I propose that Filebeat not only sort the prospectors, but also limit how many prospectors are open to maintain stability. If there were 1000 files in a queue, then Filebeat would sort the 1000 files, open the first 10 in order, finish those out, then open the next 10 etc. That way it can gracefully handle situations like this.

I think the timestamp from the log message should be used for any kind of analysis where the date is important. There aren't any guarantees that Filebeat will read the line at the same time it is produced so parsing this info out of the log line is necessary.

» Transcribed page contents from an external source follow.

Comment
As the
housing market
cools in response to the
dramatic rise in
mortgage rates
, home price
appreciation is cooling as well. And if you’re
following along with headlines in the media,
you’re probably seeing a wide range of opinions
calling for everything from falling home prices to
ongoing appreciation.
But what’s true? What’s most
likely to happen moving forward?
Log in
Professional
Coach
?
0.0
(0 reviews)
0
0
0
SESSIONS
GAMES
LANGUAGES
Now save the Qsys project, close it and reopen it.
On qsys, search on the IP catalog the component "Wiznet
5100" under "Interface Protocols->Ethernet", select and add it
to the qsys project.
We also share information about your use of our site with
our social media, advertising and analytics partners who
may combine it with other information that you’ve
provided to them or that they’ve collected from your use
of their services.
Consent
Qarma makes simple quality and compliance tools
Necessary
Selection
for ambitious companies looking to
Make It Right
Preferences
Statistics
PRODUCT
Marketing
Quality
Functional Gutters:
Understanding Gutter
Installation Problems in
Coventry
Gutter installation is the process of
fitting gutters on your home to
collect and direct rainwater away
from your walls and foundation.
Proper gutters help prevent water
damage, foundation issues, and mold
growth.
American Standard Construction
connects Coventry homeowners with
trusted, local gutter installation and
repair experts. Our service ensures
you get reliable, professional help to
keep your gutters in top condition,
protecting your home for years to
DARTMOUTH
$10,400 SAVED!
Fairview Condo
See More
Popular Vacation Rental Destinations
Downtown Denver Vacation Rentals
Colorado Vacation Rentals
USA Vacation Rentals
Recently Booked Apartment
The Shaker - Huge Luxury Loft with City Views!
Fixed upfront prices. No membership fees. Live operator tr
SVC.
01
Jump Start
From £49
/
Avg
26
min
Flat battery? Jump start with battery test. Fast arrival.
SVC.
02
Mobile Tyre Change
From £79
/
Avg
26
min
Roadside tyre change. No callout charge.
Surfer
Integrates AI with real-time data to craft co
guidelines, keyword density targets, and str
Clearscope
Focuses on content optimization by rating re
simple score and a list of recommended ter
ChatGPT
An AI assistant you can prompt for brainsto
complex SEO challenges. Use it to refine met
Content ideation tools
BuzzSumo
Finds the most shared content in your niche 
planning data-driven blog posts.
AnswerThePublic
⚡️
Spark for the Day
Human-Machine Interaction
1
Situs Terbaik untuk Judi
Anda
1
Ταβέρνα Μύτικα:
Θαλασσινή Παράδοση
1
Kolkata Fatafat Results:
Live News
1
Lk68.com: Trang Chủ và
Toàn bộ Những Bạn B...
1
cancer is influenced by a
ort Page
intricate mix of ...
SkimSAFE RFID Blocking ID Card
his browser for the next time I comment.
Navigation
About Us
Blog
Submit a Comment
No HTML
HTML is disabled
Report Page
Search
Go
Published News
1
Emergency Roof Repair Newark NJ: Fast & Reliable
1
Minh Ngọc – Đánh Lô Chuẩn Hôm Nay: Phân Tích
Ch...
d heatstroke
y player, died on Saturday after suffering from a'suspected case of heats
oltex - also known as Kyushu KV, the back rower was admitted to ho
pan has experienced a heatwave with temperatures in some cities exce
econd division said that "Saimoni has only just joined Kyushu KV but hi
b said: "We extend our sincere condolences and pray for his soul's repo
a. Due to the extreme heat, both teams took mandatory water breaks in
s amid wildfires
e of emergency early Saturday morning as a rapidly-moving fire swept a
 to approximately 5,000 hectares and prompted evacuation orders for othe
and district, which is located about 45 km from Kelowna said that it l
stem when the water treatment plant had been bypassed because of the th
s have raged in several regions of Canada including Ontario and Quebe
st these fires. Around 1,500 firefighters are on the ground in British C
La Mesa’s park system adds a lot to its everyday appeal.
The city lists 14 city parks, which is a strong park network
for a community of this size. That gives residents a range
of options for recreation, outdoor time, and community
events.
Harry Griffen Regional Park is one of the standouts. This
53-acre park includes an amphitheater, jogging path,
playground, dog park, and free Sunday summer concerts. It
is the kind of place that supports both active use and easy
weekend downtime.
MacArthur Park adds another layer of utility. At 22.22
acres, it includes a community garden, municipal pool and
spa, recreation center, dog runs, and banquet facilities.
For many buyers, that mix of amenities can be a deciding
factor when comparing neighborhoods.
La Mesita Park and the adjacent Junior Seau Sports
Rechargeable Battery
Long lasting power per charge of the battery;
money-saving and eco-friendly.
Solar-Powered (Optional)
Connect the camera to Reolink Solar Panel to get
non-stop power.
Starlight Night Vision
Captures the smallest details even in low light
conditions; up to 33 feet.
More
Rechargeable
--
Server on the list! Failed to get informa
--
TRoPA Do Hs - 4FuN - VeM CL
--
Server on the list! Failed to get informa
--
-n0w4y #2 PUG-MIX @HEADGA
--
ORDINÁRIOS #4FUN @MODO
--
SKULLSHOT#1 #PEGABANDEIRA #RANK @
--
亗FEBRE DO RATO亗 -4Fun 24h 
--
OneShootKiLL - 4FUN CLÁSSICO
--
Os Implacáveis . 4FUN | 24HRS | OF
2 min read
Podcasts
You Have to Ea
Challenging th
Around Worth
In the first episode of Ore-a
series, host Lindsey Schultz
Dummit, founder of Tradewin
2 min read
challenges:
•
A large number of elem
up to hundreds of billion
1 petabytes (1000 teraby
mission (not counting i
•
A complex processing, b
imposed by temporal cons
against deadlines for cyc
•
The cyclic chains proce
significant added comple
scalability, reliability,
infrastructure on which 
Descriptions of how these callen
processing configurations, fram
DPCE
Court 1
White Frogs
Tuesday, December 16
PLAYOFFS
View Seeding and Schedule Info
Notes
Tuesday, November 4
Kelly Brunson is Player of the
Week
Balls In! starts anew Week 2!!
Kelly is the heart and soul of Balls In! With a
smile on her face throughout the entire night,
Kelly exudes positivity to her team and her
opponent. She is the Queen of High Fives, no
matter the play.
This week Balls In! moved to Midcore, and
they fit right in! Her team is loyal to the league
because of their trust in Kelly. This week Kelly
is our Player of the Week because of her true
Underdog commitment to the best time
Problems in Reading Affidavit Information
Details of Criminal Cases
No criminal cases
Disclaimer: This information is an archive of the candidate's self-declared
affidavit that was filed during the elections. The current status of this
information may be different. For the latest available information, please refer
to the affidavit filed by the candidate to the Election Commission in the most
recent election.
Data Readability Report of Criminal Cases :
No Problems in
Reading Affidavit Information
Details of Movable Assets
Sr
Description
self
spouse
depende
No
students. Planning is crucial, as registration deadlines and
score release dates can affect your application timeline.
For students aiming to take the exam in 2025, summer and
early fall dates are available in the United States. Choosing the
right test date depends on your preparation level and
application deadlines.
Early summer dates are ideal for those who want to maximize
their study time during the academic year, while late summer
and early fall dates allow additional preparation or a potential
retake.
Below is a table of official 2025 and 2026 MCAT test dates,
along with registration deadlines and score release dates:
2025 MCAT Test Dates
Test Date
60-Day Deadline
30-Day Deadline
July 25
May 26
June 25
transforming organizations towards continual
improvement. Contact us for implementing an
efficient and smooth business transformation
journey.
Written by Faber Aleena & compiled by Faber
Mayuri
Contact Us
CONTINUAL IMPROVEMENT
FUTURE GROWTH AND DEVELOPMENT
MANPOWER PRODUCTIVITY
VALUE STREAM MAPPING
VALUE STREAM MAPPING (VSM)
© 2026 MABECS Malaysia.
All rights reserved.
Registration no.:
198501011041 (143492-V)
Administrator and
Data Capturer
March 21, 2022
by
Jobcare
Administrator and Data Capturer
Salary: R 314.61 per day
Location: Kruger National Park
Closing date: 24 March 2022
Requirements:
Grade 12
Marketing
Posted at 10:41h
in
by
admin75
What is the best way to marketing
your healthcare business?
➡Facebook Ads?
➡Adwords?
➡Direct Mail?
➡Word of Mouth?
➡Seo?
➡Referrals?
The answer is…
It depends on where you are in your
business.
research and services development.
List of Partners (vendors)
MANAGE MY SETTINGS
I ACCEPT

The file descriptor limit imposed by ulimit is usually first issue people experience when reading from a large number of files. There is a harvester_limit that can be used to limit the number concurrent harvesters (file readers). Do you have a link to the thread? Was a bug opened for the issue?

I take that back, I looked at the other thread where I noted an issue with Filebeat (the thread wasn't specifically about Filebeat but another Beat I was writing) and this was the relevant snippet:

"Maybe this helps - in my Filebeat debug output, it notes All prospectors are initialized and running with 2043 states to persist. The failure occurs at file 1017. My ulimit was 1024. I went ahead and set this to 8192 and tried the test again - file open errors are gone, but the result is the same. After file 1020, I get:"

Having solved my issue with the Beat I was working on and looking at the debug output again, the errors were all related to the issue I had with my Beat. So Nevermind. :flushed:

I'll give the harvester_limit a try.

Right I agree about timestamps, I would never assume logs come in in any precise order. But the situation I'm trying to avoid is where a queue of 3 days of logs are being harvested, and the data received is bouncing between different days and hours. I know that ultimately this is a cosmetic issue, but if presenting this stream of logs to a user whether via Kibana or Graylog, it looks wrong if a batch of events from 2017-10-20 16:00:00 show up, then 2017-10-19 23:30:00, then 2017-10-21 03:10:00, etc.

Another situation which is less cosmetic is if there is a best effort analysis being done on a stream of events where 1 specific event needs to be flagged first, and then a related following event is flagged (e.g. a request to a specific website, followed by a response). These 2 events would be in the same logs, logged in order, but maybe broken up between 2 different files due to log rotation.

Another situation which is order dependent is when timestamps are used as a trigger for a batch job. For example, some kind of report is generated for 2017-10-22 when events start coming in for 2017-10-23. If there is a connection problem on the sending host for a few days, and it recovers, if the harvesters send 3 days of logs in an un-ordered manner, ES gets a batch of events for the 3rd which prematurely triggers the batch jobs for the previous 2 days.

Another situation has to do with expiry. Let's say Filebeat is set to only harvest 48 hours of logs, and the connection is over very limited bandwidth. There is a spike in activity, causing a backlog that takes a few days to recover from. As the log files get older, they start to fall out of the harvest age limit. Rather than pseudorandom reception of events, we end up with pseudorandom gaps in data.

:chipmunk:

This topic was automatically closed 28 days after the last reply. New replies are no longer allowed.